Data entries:
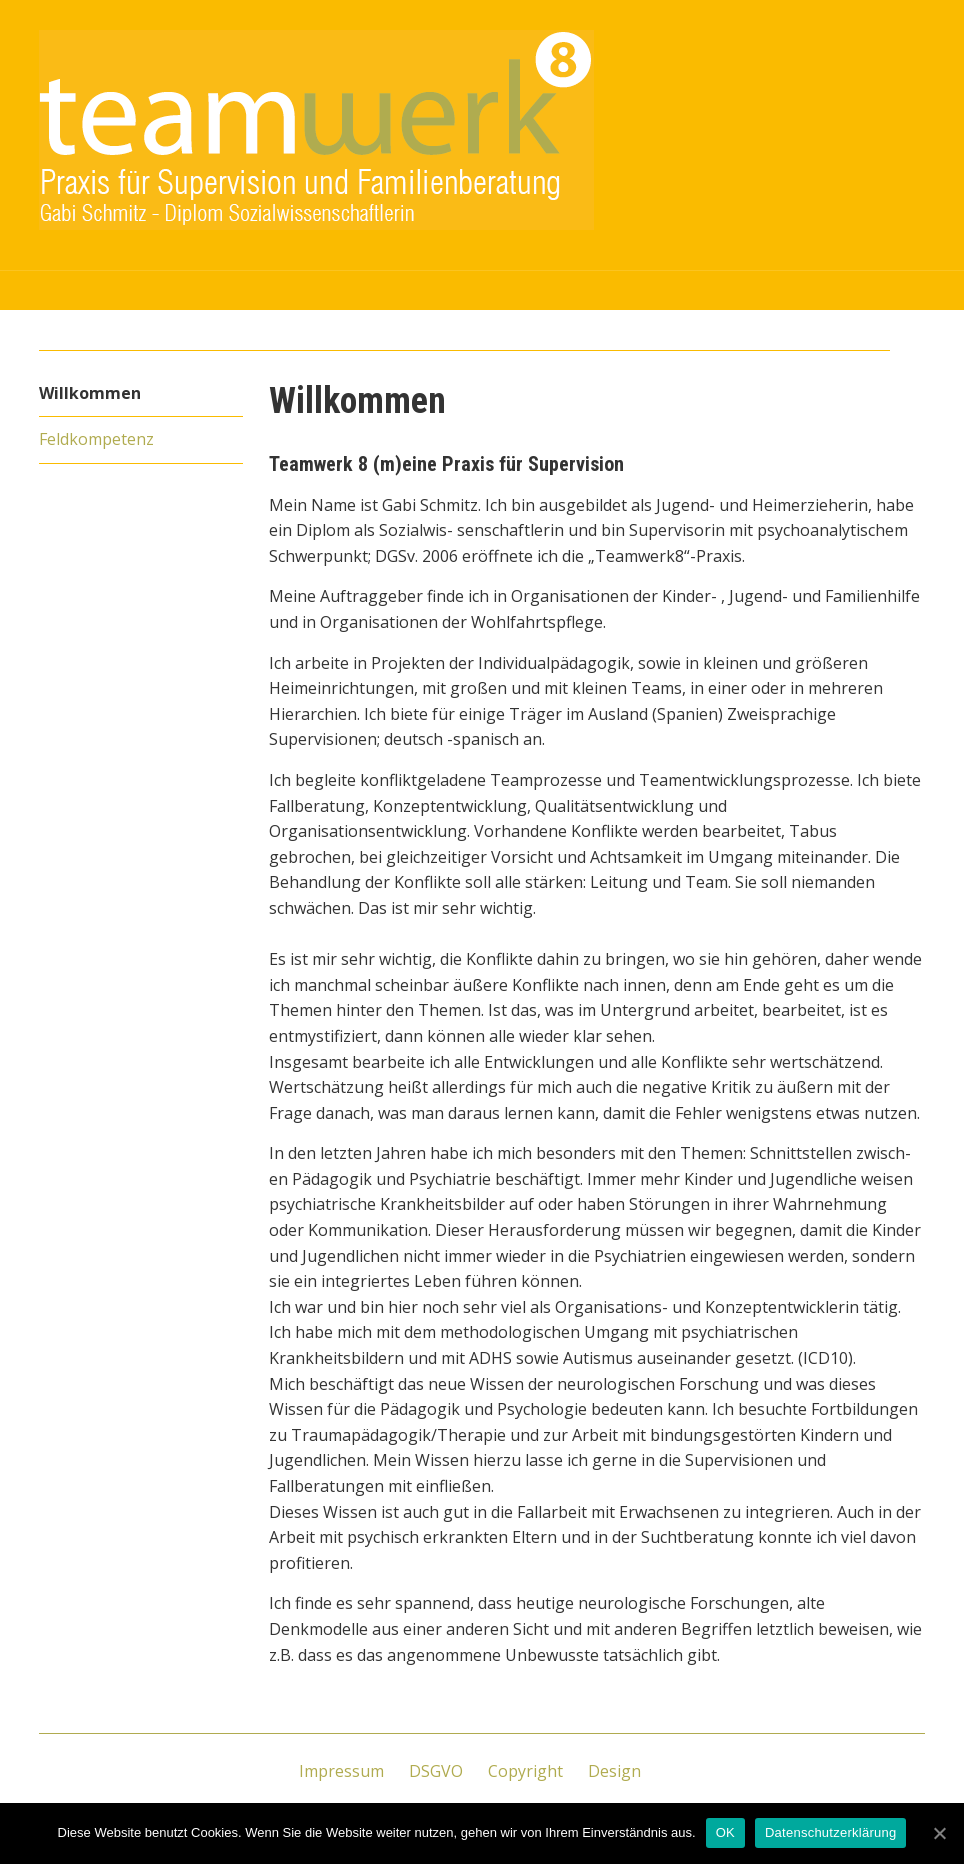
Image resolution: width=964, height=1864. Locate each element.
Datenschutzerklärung (830, 1832)
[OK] (939, 1833)
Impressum (341, 1771)
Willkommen (90, 393)
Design (614, 1771)
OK (725, 1832)
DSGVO (436, 1771)
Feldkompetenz (96, 439)
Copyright (525, 1771)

**ASSIGNED TASK**.
Without the pictures, return all the entries above exactly as they stand.

**RESPONSE AREA**.
Image resolution: width=964, height=1864. Locate each element.
Datenschutzerklärung (830, 1832)
[OK] (939, 1833)
Impressum (341, 1771)
Willkommen (90, 393)
Design (614, 1771)
OK (725, 1832)
DSGVO (436, 1771)
Feldkompetenz (96, 439)
Copyright (525, 1771)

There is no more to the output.